The Federal Trade Commission (FTC) filed a lawsuit on Friday against three major U.S. healthcare corporations that negotiate insulin prices. The plaintiffs argue that the middlemen used practices that increased their profits while “artificially” inflating costs for patients.
The lawsuit is directed against the three largest so-called Pharmacy Benefit Managers, The United Health Group Optum Rx, CVS Health Caremark and Cigna's Express Scripts. All are owned by or affiliated with health insurers and together fill about 80% of the nation's prescriptions, in line with the FTC.
The FTC's lawsuit also affects each PBM's affiliated purchasing organization, which arranges drug purchases for hospitals and other health care providers. The agency said it might recommend suing drugmakers. Eli Lilly, Sanofi And Novo Nordisk proceed to debate their role in increasing the list prices of their insulin products.
A UnitedHealth spokesman said the lawsuit shows “a profound misunderstanding of how drug pricing works,” and noted that Optum RX has negotiated “aggressively and successfully” with drug manufacturers.

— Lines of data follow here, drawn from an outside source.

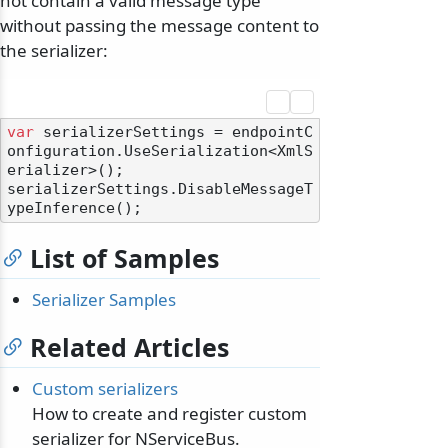
not contain a valid message type
without passing the message content to
the serializer:
var
 serializerSettings = endpointC
onfiguration.UseSerialization<XmlS
erializer>();

serializerSettings.DisableMessageT
odernization
List of Samples
Serializer Samples
Related Articles
Custom serializers
How to create and register custom
serializer for NServiceBus.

A CVS spokesman said Caremark was “proud of the work” it had done to make insulin more cost-effective for Americans, adding, “To suggest otherwise, as the FTC did today, is simply wrong.”
And a spokesperson for Express Scripts said the lawsuit “continues a disturbing pattern of baseless and ideologically motivated attacks by the FTC on PBMs.” It comes three days after Express Scripts sued the FTC, asking the agency to remove its allegedly “defamatory” July report alleging that the PBM industry was raising drug prices.
PBMs are the middle of the drug supply chain within the United States. They negotiate rebates with drug manufacturers on behalf of insurers, large employers, and government health plans. They also create drug lists, or drug schedules, covered by insurance and reimburse pharmacies for prescriptions. The FTC has been investigating PBMs since 2022.
The agency's lawsuit argues that the three PBMs have created a “perverse” drug rebate system that favors deep rebates from drug manufacturers, leading to “artificially inflated insulin list prices.” It also alleges that PBMs favor these high-priced insulins even when cheaper insulins with lower list prices grow to be available.
The FTC files its criticism in what’s referred to as an administrative proceeding, which initiates proceedings before an administrative law judge who hears the case.
“Millions of Americans with diabetes need insulin to survive, yet for many of these vulnerable patients, the cost of insulin medications has skyrocketed over the past decade, in part because of powerful PBMs and their greed,” Rahul Rao, deputy director of the FTC's Bureau of Competition, said in a press release.
“The FTC's administrative action is designed to put an end to the exploitative behavior of the three major PBMs and represents an important step in fixing a broken system – a repair that could have implications beyond the insulin market and restore healthy competition to lower drug prices for consumers,” Rao continued.
According to the FTC, roughly eight million Americans with diabetes depend on insulin to survive, and plenty of are forced to ration treatment as a consequence of high prices.
President Joe Biden's inflation-fighting bill capped insulin prices at $35 monthly for Medicare beneficiaries. This rule doesn’t currently apply to patients with private medical health insurance.
The Biden administration and Congress have increased pressure on PBMs and are attempting to extend transparency of their operations as many Americans struggle to afford prescribed drugs. On average, Americans pay two to thrice more for prescribed drugs than patients in other developed countries, in line with one study. Profile from the White House.
The FTC continued to precise “deep concern” concerning the role of insulin manufacturers in raising list prices, arguing that they’re driving up prices in response to PBMs' demands for higher rebates. Eli Lilly, Sanofi and Novo Nordisk control about 90 percent of the U.S. insulin market.
For example, in line with the FTC, the list price of Eli Lilly's Humalog insulin was $274 in 2017, a rise of greater than 1,200 percent from the list price of $21 in 1999.
The FTC said all pharmaceutical corporations needs to be aware that their involvement within the variety of conduct alleged here raises serious concerns.
An Eli Lilly spokesman said the FTC's criticism “affects aspects of the U.S. health care system that we have long advocated for reform.” He added that last yr the corporate was the primary to cap out-of-pocket costs for all of its insulins for privately insured people at $35 a month. Eli Lilly has also reduced the list prices of some insulins by as much as 70 percent.
Sanofi last yr announced an identical price cap of $35 monthly for its mostly prescribed insulin. Novo Nordisk also announced last yr that it would scale back the list prices of a few of its hottest insulins by as much as 75 percent.
Sanofi and Novo Nordisk didn’t immediately reply to requests for comment.